Study population and sample collection

This was a single-center, observational case-control study. From January 2016 to April 2016, 42 patients with TAAD and 36 patients with ARA were admitted to our institution. TAAD and ARA were diagnosed based on clinical symptoms, echocardiography, and aortic computed tomography angiography. TAAD was defined as an intimal tear and double lumen separated by the septum involving the ascending aorta, and ARA was defined as an aortic root of greater than 4.5 cm in diameter (1). The acute phase of dissection was defined as the time from symptom onset to admission within 14 days. The exclusion criteria included renal insufficiency, autoimmune diseases, lung diseases, gastrointestinal diseases, liver diseases, or malperfusion of the heart, brain, gastrointestinal tract, liver, pancreas, kidney, or limbs. Of the patients admitted, 5 patients refused to participate in the study, and 7 patients met at least 1 of the exclusion criteria.

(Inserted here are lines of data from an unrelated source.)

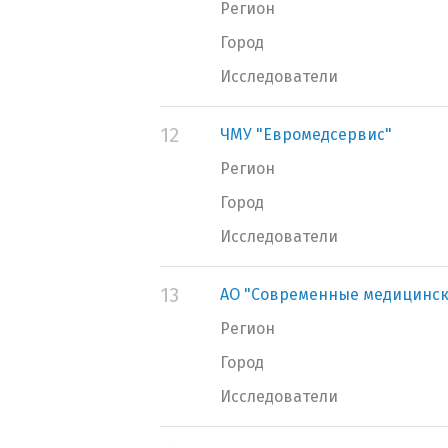
Регион
Город
Исследователи
12
ЧМУ "Евромедсервис"
Регион
Город
Исследователи
13
АО "Современные медицинск
Регион
Город
Исследователи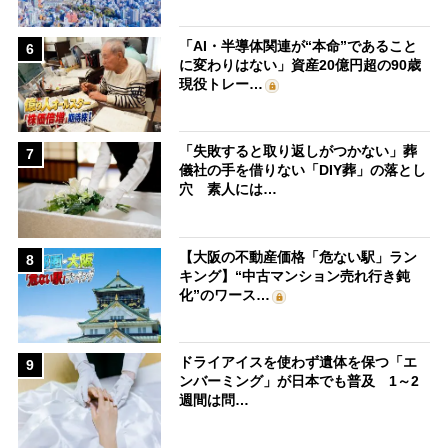
「AI・半導体関連が“本命”であること
6
に変わりはない」資産20億円超の90歳
現役トレー…
「失敗すると取り返しがつかない」葬
7
儀社の手を借りない「DIY葬」の落とし
穴 素人には…
【大阪の不動産価格「危ない駅」ラン
8
キング】“中古マンション売れ行き鈍
化”のワース…
ドライアイスを使わず遺体を保つ「エ
9
ンバーミング」が日本でも普及 1～2
週間は問…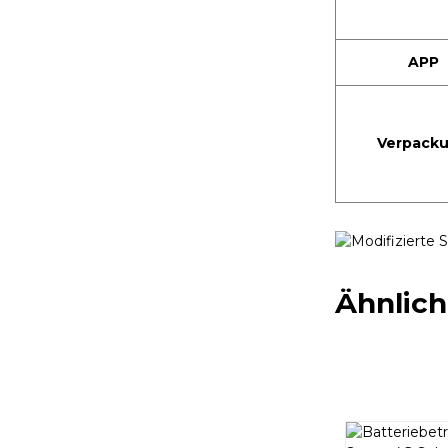
APP
Verpack
Ähnlic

The remaining 36 patients with TAAD and 30 patients with ARA were enrolled in this study. Of the 36 patients with TAAD, 18 had acute TAAD (≤14 days), while the remaining 18 patients had non-acute (>14 days) TAAD. Blood samples were collected on admission, from which serum samples were obtained after centrifugation and stored at −80 ℃. Serum samples pertaining to TAAD and ARA were always analyzed together in the same batch and laboratory personnel were unable to distinguish among TAAD and ARA samples. In order to reduce selection bias, all cases of TAAD and ARA were reviewed by 2 experienced cardiologists, using diagnostic criteria and exclusion criteria, to ensure appropriate inclusion of cases. Disagreements were noted and discussed between reviewers. The minimum sample size that we needed was 9 cases for each group, with 80% power and 5% significance. The study was conducted in accordance with the Declaration of Helsinki (as revised in 2013). This study was approved by the Ethics Committee of Beijing Anzhen Hospital, Capital Medical University (No. GZR 046), and written informed consent was obtained from all patients and/or immediate relatives.

Data collection and measurements

Baseline study population characteristics

Patient data were obtained by reviewing medical records, including age, sex, history of smoking, hypertension, diabetes, coronary heart disease, and cerebral infarction. Admission biochemical measurements were also obtained, including creatinine (Cr), alanine aminotransferase (ALT), aspartate aminotransferase (AST), D-dimer, and lactic acid levels.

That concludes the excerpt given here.